Late to the game but I'm glad she calmed down. I love her name!!!


----------



## Liung (Oct 4, 2013)

I'm having this problem too!

My female rabbit Delilah has been thumping almost non-stop for probably over 20 minutes now. Average 1 thump per minute but as many as once every 20 seconds or so. As far as I can tell, nothing set her off.

We keep her and my other rabbit Lahi in a 5x10 enclosure in the basement, with all the bunny amenities. But it's concrete floors! I'm seriously worried she might hurt herself thumping so hard. There's a pet crate with a plush pet bed in it and her giant litterbox and her cardboard hideaway for if she wants to get off the concrete, but she's not going in any of them.

Ah, I stand corrected, she just sat in her litterbox for a few thumps, then returned to the floor, and just now thumped again in her crate.

But nothing in particular happened before she started. I mean, I have my computer down here and I was listening to my online course videos, but that's nothing new that she's not heard before.

I went in to check it out. She's running to various spots in the enclosure, huddling a bit, and then thumping her foot a few times. Or thumping as she moves to the next spot. Her eyes are large and a little bit crazy looking. It's her dinner time and usually she'd be super happy about being fed but she's grabbing a few bites then returning to thumping. When I give her face rubs she calms for a bit, then dashes off again.

And this might be just her (she's an _extremely_ vocal bunny, is constantly making chuckling sounds when she's busy and chattering noises when she's happy and growling noises when she's angry--she was raised by dogs and I'm pretty sure she never got the "rabbits are quiet" memo) but as she's thumping she _groans_ first. So it sounds a bit like "_myerrrrrhhhh_*THUNK*!!" She's always done that as she thumps, but when she's non-stop thumping it's a worrying sound.

This isn't the first time it's happened but it is the first time it's lasted so long. The earlier suggestions of covering her hutch aren't feasible-- the enclosure is too big and is made of the house walls on two sides.
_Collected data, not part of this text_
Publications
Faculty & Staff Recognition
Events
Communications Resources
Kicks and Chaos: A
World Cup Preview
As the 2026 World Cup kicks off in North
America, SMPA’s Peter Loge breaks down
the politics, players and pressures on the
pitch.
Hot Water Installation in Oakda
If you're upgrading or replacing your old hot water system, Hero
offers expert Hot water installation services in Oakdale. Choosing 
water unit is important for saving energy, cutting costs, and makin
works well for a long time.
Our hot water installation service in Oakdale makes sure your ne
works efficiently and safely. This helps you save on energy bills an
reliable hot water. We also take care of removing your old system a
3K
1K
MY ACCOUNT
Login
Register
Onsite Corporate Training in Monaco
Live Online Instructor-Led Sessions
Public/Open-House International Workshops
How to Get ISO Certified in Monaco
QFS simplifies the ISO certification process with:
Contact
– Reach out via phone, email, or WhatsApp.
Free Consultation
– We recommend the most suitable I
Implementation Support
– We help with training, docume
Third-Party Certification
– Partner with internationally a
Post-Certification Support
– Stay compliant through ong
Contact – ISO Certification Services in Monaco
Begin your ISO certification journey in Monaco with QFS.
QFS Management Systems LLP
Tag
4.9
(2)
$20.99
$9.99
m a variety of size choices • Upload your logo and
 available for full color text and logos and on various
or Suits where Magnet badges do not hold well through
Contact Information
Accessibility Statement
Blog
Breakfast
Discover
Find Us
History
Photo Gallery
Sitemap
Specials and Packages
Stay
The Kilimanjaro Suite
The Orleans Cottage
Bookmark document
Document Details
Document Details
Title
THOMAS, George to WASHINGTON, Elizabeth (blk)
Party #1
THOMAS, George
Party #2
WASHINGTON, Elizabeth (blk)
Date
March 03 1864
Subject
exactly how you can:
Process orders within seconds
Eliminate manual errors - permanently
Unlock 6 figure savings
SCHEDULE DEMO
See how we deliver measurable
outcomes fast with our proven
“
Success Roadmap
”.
I'm at my wits end. She's acting and looking desperately unhappy. Our one rabbit Picca passed away two months ago, and while her brother Lahi has been depressed since then, Delilah was still in the process of bonding with her and didn't seem very affected. She started bothering Lahi too much (she was mounting him and in doing so was biting and pulling out the fur on his shoulders) so we separated them. Lahi's in a large cage within the enclosure so they can still see each other but not touch, so she might be getting lonely. Neither of them have been allowed out to run much as the basement's being reorganized and needs to be re-bunny-proofed, so they are getting a bit stircrazy. And just yesterday they went to the vet to have checkups and schedule a spaying for Delilah. They're both 100% healthy as far as the vet could tell.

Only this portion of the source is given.